Google wants to bring you your groceries.
The search giant on Tuesday confirmed it will test a same-day delivery service for fresh foods later this year. Bloomberg earlier reported the news.
Google will first test the service in the San Francisco Bay Area, as well as one other, to-be-named US city. The service, called Google Express, already delivers packaged foods, but this is the first time the company will deliver fresh foods such as fruits and vegetables. Google will partner with chains including Whole Foods and Costco for the delivery service.

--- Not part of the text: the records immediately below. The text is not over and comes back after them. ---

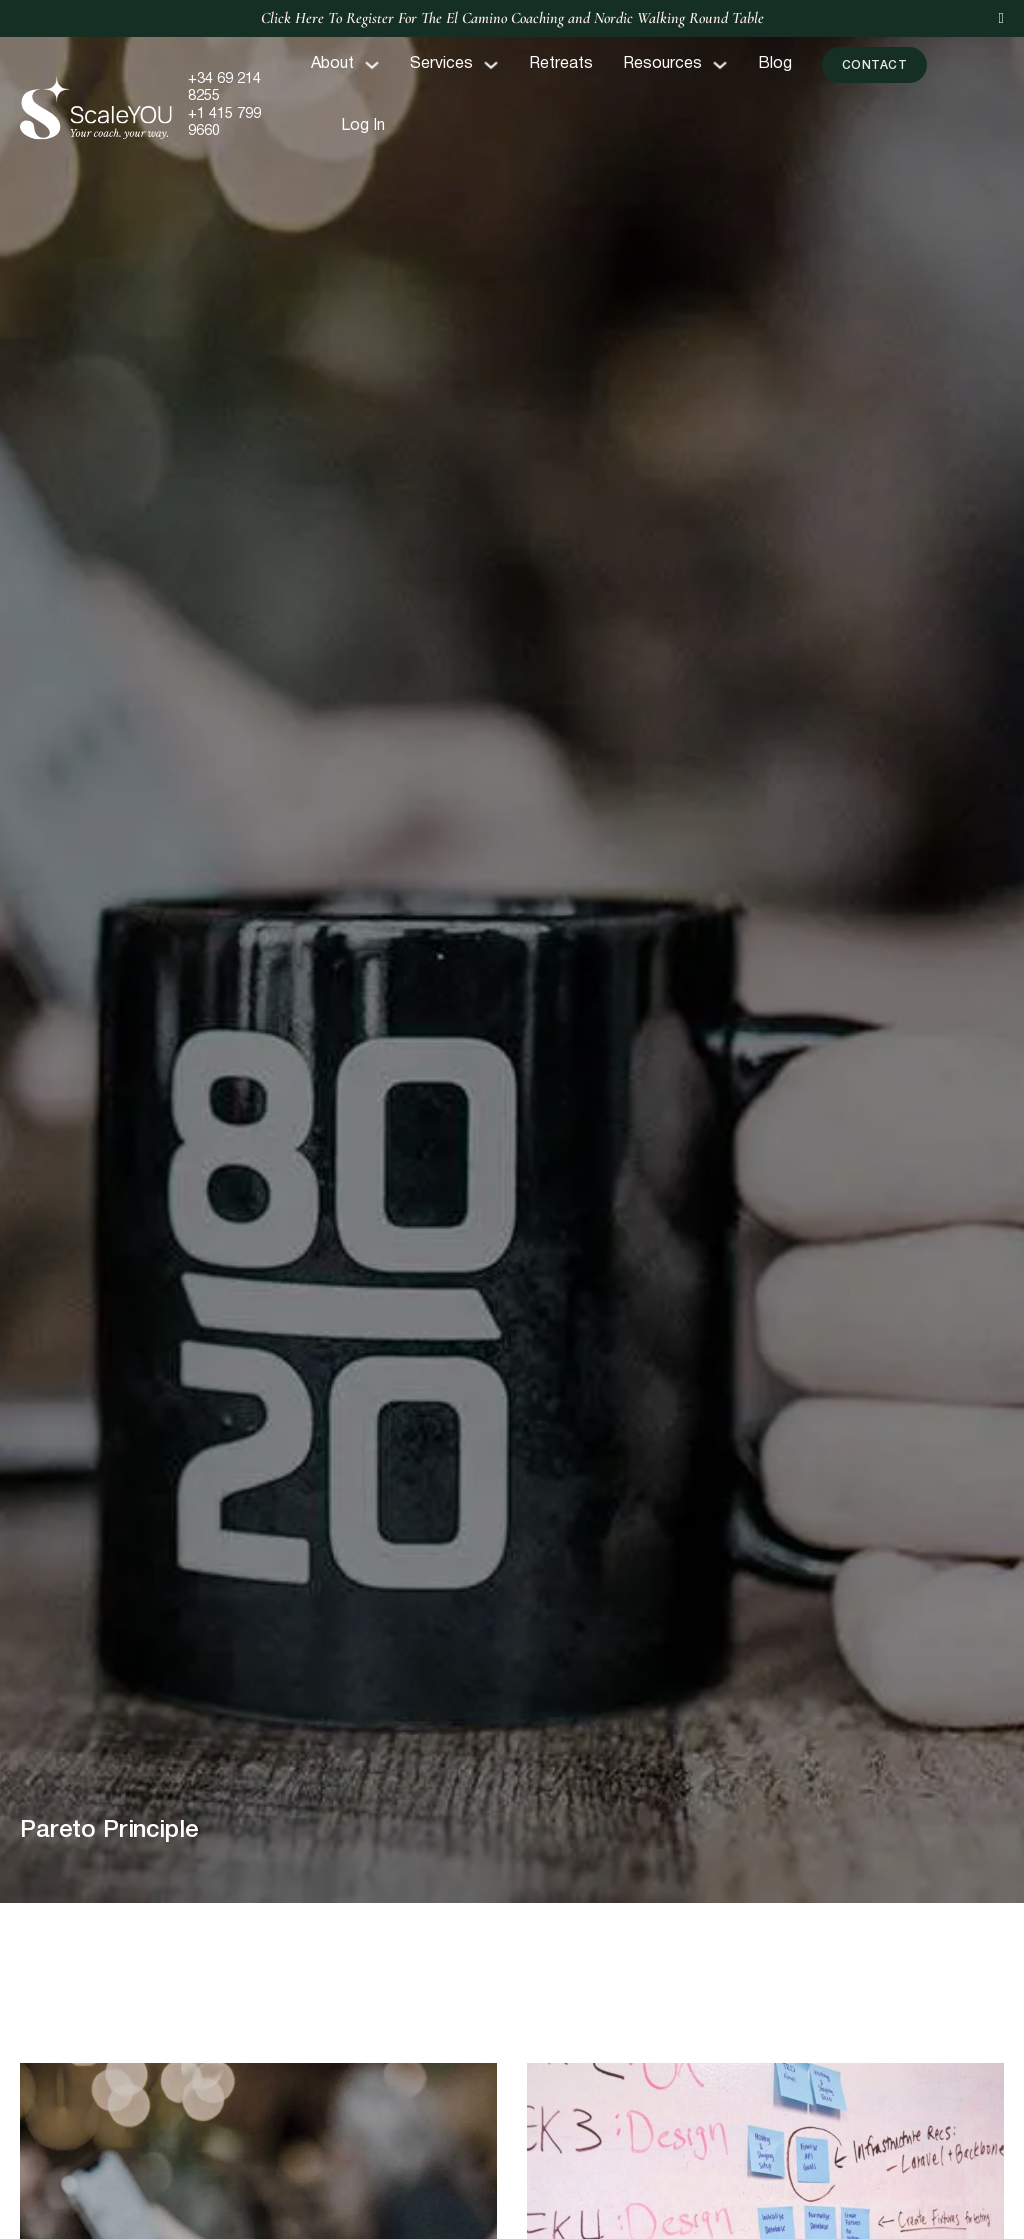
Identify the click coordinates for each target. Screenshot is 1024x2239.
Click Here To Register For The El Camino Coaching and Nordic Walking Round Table (512, 18)
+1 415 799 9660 (224, 123)
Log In (363, 126)
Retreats (561, 64)
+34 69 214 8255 (224, 88)
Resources (662, 64)
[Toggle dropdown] (372, 65)
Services (441, 64)
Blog (775, 64)
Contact (875, 65)
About (332, 64)
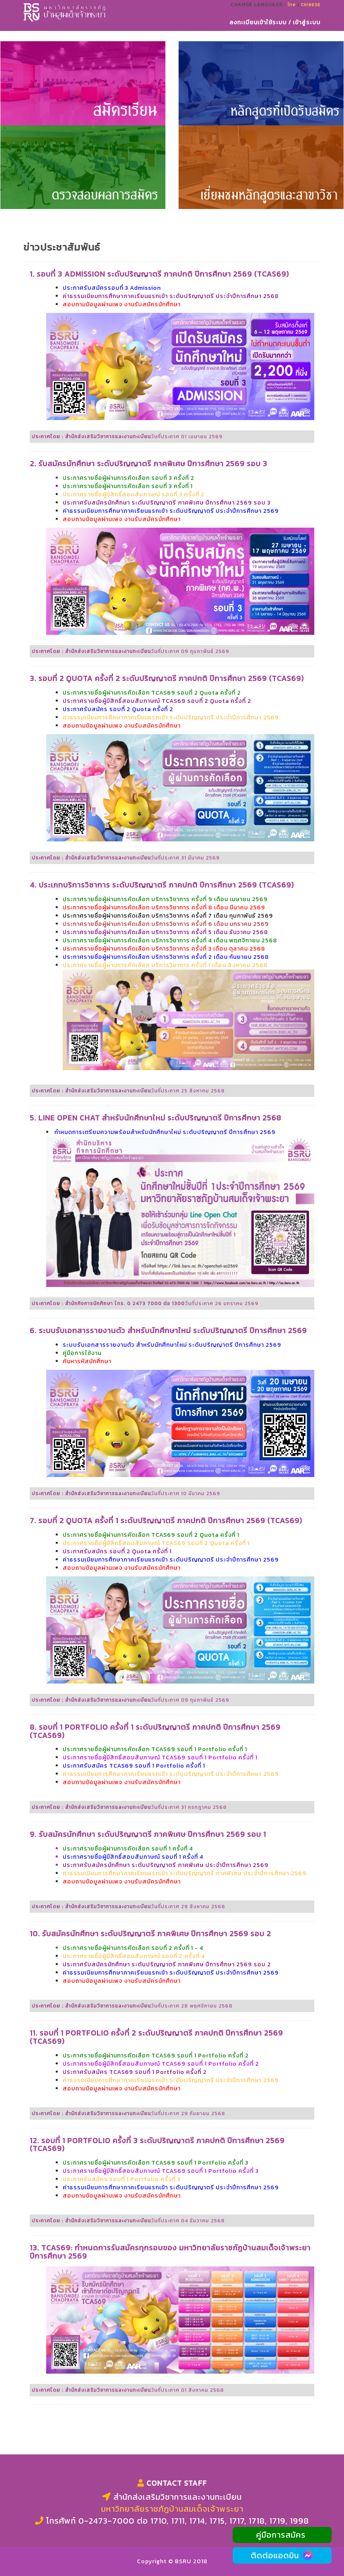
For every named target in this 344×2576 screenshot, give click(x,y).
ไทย (291, 13)
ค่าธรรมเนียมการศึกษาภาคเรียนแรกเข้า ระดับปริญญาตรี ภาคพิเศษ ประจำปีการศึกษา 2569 (184, 1873)
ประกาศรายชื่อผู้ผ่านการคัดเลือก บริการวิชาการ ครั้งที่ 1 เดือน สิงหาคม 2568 (165, 965)
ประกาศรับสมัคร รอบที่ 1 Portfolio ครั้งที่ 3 (122, 2179)
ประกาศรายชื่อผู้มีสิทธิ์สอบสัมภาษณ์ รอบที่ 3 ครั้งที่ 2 (134, 494)
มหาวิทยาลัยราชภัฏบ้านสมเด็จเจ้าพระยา (172, 2509)
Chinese (310, 13)
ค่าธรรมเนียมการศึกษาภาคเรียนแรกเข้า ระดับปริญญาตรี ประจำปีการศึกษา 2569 (171, 717)
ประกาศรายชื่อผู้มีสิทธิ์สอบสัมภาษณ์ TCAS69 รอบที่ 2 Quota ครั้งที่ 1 (156, 1543)
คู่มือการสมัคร (282, 2535)
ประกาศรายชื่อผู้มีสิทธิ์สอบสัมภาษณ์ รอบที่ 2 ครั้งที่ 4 (134, 1956)
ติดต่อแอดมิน (282, 2555)
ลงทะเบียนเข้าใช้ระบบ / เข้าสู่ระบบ (274, 30)
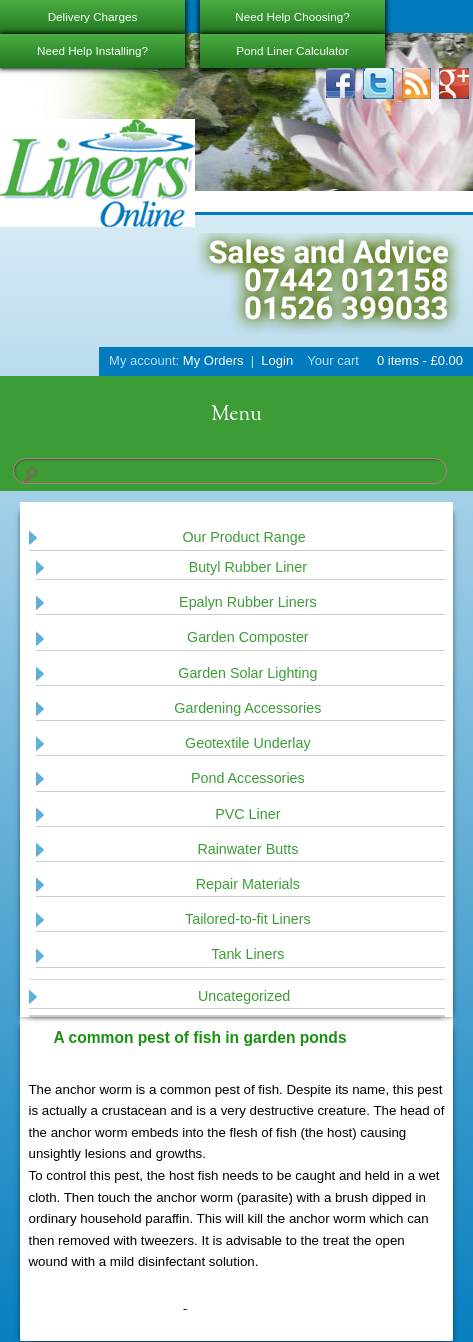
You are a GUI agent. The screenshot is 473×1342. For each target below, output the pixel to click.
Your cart (333, 360)
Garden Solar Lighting (247, 673)
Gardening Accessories (247, 708)
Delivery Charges (93, 16)
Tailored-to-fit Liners (248, 919)
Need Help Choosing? (292, 16)
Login (277, 360)
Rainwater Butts (247, 849)
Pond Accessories (248, 778)
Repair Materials (248, 884)
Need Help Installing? (92, 50)
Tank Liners (247, 954)
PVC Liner (247, 814)
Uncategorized (244, 996)
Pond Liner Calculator (292, 50)
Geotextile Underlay (248, 743)
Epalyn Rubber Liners (248, 602)
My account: (144, 360)
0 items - (418, 360)
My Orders (213, 360)
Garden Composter (248, 637)
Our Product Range (243, 537)
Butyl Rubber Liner (248, 567)
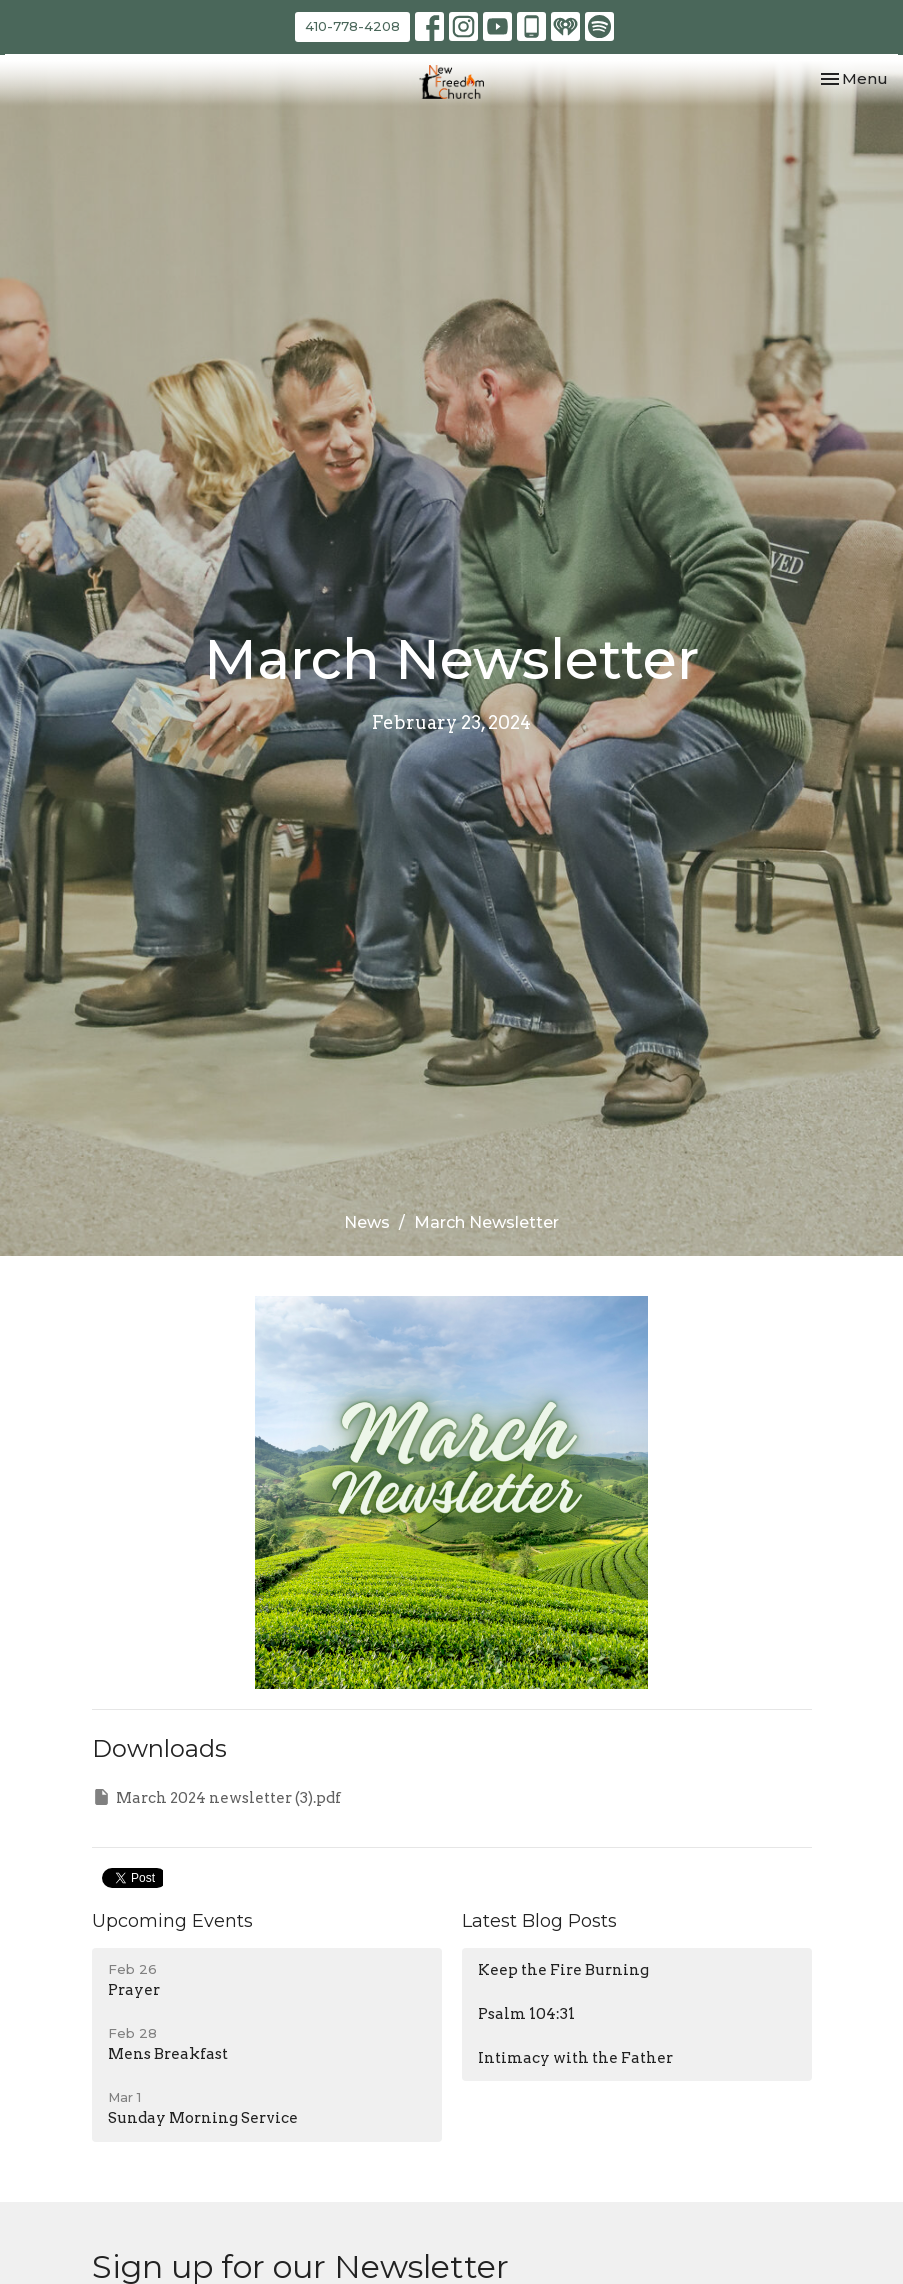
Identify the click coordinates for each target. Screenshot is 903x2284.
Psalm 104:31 (526, 2014)
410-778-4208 (352, 26)
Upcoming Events (172, 1921)
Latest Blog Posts (539, 1921)
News (367, 1222)
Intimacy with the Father (575, 2058)
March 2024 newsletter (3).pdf (216, 1797)
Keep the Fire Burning (563, 1970)
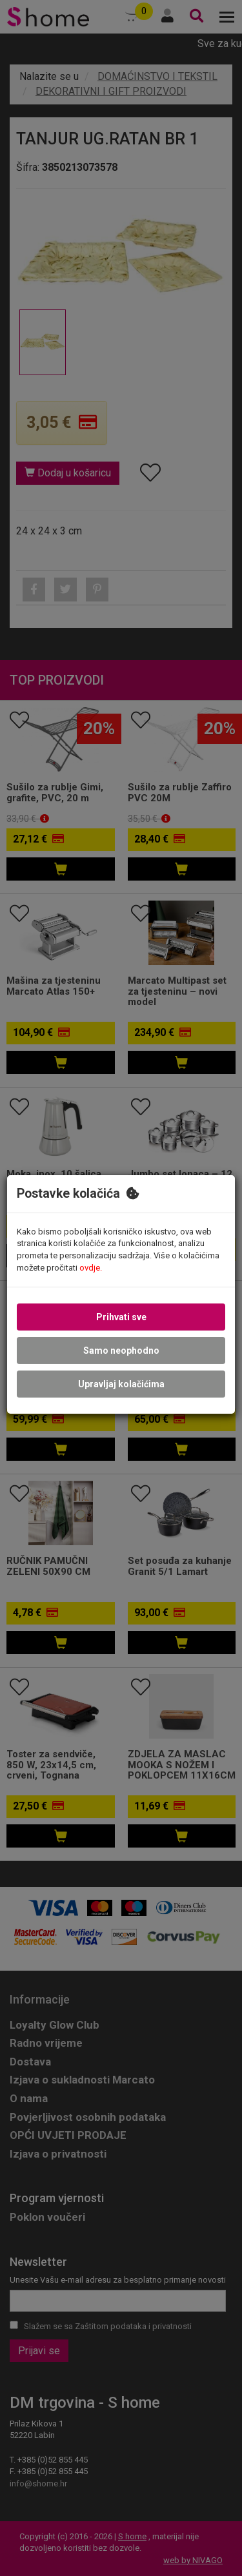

The move puts Google in more direct competition with rival Amazon, which has a similar grocery service called AmazonFresh. A number of smaller startups, like Instacart and Good Eggs, also deliver fresh food.
For Google, the expansion is just another example of the search giant’s ambitions to touch every part of consumers’ lives — from delivering their food to chauffeuring them around in driverless cars. Google has particularly been investing in delivery and home services recently. Last month, it tweaked the way it displays results on its search engine to highlight local home-service professionals, such as plumbers or locksmiths.
Google also said Tuesday that it is expanding its next-day delivery service — the one that excludes fresh foods like vegetables — to five more states in the Midwest: Indiana, Iowa, Michigan, Ohio and Wisconsin. It already delivers to Chicago, as well as a handful of other major US locales, including Los Angeles, Washington, DC, and Boston.